Task details: Using the data below, copy every line that contains the word "each".

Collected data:
####

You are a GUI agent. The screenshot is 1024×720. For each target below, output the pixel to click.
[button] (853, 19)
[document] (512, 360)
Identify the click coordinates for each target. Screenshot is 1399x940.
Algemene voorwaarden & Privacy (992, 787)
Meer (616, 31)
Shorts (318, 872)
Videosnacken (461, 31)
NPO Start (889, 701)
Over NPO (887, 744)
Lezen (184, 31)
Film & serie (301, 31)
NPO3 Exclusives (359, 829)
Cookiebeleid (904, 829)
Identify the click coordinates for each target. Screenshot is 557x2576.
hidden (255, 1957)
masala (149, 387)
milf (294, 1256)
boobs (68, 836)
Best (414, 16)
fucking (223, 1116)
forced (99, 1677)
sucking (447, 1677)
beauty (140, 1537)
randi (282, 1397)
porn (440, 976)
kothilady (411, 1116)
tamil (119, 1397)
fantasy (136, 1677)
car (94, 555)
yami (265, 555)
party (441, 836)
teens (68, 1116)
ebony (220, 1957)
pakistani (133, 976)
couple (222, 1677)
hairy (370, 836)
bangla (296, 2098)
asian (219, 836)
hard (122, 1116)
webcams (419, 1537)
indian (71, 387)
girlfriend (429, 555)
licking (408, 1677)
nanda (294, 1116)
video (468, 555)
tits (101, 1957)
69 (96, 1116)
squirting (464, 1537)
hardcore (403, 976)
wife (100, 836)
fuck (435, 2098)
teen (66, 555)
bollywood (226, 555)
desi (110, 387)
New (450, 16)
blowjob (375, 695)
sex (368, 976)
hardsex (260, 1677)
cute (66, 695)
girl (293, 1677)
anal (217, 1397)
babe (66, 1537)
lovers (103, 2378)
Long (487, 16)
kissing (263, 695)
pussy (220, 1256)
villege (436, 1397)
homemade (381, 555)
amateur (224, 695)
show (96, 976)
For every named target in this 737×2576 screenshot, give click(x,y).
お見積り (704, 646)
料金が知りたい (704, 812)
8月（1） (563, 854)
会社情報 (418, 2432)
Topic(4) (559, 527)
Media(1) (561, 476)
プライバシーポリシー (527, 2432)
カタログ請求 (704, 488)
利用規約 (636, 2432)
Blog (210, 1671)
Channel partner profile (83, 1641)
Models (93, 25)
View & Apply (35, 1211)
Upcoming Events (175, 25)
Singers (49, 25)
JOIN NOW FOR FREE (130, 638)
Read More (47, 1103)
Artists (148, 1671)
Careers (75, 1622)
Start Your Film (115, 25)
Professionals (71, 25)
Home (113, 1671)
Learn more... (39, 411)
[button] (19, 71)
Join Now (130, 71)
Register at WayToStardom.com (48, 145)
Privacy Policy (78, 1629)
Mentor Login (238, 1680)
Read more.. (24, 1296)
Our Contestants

####

Answer section:
You are a GUI agent. The screenshot is 1024×720. For each target below, output the pixel to click.
Identify the click coordinates for each target. Screenshot is 1399x940.
Identify the click coordinates for each target. Screenshot is 557x2576.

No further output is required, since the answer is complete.